I clicked “save” and pushed my chair back, narrowly missing his foot. “It would go a lot faster if you didn’t keep coming in and breaking my train of thought,” I told him mildly. “Can’t you ring the doorbell once in a while? At least give me a chance to pretend I’m out.”

“You said I could walk in whenever I felt like it.”

“I wasn’t expecting you to take up residence here.”

“Then shut your back door, Ms. Burns. It’s an open invitation to anyone to enter.” He offered me a cigarette. “After what happened, I’m surprised you’re so unconcerned about unwanted visitors.”

It was a variation on a question he’d asked a hundred times already. I accepted a light. “I’m not unconcerned,” I answered patiently, “but the alternative is to turn this place into a prison. Is that what you want me to do? I thought modern policing was all about persuading victims to get back to normal as fast as possible.”

“But this isn’t normality for you, Ms. Burns. Normality was checking the locks on the doors and windows every two hours.”

“And a fat lot of good it did me,” I pointed out. “It raised my stress levels, and MacKenzie got in anyway.” I fingered the panic alarm round my neck. “In any case, I now have this. It’s given me confidence that the cavalry will turn up…which was the intention, wasn’t it?”

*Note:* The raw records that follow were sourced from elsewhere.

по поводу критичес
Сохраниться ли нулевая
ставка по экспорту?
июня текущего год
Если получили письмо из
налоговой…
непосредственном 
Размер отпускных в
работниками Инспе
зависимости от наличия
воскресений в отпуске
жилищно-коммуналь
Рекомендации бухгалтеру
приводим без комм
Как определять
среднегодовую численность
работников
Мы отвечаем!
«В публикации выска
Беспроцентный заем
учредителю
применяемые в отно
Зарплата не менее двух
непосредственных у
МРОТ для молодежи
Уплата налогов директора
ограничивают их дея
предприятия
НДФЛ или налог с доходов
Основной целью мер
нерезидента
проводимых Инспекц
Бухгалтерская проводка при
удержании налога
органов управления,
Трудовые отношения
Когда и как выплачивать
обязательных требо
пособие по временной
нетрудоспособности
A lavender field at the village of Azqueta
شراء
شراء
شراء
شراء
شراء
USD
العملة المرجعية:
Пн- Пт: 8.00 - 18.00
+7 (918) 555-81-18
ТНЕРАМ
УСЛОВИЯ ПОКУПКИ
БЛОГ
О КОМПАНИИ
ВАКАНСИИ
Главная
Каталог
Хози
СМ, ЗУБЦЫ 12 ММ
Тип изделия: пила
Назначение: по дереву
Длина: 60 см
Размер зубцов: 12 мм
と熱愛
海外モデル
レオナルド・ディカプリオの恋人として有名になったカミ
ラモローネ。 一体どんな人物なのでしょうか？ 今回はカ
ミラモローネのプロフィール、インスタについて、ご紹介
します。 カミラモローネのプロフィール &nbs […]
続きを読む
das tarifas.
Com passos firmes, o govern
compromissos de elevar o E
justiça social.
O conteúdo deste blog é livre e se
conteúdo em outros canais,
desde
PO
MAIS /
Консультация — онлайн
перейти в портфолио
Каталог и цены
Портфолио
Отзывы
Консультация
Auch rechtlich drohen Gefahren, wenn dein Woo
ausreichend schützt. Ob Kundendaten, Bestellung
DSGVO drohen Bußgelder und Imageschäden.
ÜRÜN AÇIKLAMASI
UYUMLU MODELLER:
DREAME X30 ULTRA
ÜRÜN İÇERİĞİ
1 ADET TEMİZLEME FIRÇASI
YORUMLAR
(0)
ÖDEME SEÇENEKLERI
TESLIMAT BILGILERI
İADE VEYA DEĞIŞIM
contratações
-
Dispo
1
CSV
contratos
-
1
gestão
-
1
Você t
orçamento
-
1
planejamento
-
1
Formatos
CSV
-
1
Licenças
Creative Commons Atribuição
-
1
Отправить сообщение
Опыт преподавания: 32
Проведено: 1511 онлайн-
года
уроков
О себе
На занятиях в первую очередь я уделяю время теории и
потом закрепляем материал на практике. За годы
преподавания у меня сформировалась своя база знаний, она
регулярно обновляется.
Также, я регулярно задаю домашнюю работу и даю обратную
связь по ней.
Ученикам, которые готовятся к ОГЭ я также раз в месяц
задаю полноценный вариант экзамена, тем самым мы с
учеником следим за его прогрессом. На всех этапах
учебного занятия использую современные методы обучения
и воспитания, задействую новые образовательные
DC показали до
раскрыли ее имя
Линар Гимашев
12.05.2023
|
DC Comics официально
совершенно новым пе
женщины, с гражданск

He smiled rather sourly as he dropped into the armchair beside the desk. “Indeed, but I suspect it’s a waste of taxpayers’ money. Are you ever going to use it? Ms. Derbyshire refuses to wear hers.”

“There’s no point when she’s out in the fields. It needs a landline or a telephone signal to work.”

He cast his usual glance around the office as if something would suddenly show itself to him. “I had a word with Alan Collins last night. He said you’re too clever for me, and I might as well give up now. He also said he won’t be shedding any tears if MacKenzie’s never heard of again. If anyone deserves what he gets, it’s your attacker.”

I doubted Alan had said anything so crass, particularly to an opposite number in a different county. “Really?” I asked in surprise. “I’ve always thought of him as such a stickler for the rule of law. I can’t imagine him ever going on record with favourable views about summary justice and vigilantism.”

“It wasn’t on record,” Bagley said. “It was a private conversation.”

“Still…will he repeat those remarks to me, do you think? I like the one about my being too clever for you. If I were to broaden that out into a general piece, contrasting IQ levels among the police with those of prison inmates-” I raised an eyebrow. “What do you think?”